[Saved data entries]
+ + + + + + +

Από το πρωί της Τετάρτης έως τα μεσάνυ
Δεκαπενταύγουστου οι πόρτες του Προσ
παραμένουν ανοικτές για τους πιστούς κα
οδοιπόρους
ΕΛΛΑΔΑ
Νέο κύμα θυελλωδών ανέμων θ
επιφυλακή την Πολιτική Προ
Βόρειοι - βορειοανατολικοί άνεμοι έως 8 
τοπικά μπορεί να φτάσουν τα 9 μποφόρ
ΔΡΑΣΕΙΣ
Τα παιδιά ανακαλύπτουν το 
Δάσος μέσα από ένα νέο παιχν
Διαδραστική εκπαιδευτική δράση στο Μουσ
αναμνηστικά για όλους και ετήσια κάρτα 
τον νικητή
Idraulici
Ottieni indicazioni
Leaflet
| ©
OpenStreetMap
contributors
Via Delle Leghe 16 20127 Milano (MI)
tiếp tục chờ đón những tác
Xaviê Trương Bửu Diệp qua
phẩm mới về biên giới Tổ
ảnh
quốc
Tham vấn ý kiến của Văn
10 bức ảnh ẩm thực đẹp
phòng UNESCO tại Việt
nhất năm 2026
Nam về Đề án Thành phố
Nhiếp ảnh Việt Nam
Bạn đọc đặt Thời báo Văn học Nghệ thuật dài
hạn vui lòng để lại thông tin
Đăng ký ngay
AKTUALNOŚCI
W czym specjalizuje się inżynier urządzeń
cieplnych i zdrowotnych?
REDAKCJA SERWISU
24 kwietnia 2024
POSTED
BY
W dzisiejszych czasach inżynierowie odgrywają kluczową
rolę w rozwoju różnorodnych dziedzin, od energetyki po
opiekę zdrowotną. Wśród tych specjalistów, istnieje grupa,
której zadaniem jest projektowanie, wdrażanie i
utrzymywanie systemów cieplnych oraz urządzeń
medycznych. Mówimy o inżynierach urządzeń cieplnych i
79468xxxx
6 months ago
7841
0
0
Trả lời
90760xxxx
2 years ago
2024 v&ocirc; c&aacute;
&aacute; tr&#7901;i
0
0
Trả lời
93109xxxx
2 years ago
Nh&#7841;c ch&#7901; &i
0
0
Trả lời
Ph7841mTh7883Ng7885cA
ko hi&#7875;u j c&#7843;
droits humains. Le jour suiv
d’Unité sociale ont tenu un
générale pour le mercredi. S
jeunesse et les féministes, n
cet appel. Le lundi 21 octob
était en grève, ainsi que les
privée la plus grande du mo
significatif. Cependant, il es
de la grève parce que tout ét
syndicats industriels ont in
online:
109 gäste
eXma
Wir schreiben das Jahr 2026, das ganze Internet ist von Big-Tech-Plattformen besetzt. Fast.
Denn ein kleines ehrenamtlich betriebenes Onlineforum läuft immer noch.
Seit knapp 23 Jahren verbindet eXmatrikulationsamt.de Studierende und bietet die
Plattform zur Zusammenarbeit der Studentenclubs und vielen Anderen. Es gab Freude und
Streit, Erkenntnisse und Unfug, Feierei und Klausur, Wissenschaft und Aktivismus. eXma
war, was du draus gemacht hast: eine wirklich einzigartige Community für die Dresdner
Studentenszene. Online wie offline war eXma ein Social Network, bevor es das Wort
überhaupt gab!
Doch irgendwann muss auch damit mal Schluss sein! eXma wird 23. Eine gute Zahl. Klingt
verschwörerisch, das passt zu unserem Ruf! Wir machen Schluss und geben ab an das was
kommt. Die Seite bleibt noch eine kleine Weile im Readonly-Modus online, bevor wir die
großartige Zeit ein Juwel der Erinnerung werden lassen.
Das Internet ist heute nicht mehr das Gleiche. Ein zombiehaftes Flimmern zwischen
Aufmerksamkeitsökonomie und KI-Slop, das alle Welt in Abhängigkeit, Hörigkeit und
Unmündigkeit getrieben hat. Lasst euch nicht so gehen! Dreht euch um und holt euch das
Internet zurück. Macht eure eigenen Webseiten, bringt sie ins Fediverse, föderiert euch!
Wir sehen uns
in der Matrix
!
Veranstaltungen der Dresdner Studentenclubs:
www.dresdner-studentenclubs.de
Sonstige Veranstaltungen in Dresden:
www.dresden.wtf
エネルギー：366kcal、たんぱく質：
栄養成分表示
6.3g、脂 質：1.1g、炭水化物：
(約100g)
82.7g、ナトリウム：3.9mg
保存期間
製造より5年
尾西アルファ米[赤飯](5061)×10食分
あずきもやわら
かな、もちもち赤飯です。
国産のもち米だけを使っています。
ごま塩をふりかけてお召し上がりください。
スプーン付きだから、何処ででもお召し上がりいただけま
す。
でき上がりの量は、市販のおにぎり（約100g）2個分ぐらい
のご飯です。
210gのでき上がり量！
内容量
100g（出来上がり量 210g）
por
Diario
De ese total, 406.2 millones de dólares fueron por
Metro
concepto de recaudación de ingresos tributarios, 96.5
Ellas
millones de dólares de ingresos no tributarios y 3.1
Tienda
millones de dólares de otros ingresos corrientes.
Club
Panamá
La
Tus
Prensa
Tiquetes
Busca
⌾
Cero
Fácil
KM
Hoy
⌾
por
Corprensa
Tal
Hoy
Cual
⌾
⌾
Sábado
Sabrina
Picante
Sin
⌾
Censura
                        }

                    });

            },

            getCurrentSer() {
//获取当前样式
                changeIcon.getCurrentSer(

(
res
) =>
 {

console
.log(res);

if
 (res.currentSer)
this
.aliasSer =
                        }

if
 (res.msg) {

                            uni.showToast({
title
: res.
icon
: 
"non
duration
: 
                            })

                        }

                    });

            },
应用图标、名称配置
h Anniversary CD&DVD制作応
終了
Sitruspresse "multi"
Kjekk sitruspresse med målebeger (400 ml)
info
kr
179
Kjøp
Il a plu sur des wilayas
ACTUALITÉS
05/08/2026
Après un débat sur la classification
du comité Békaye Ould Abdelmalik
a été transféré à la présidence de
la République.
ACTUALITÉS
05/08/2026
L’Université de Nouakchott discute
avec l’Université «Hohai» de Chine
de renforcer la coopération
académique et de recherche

+ + + + + + +

What the exercise asks
When the word "noch" appears in a line of the data, that line is counted; report the number only.

Answer box
2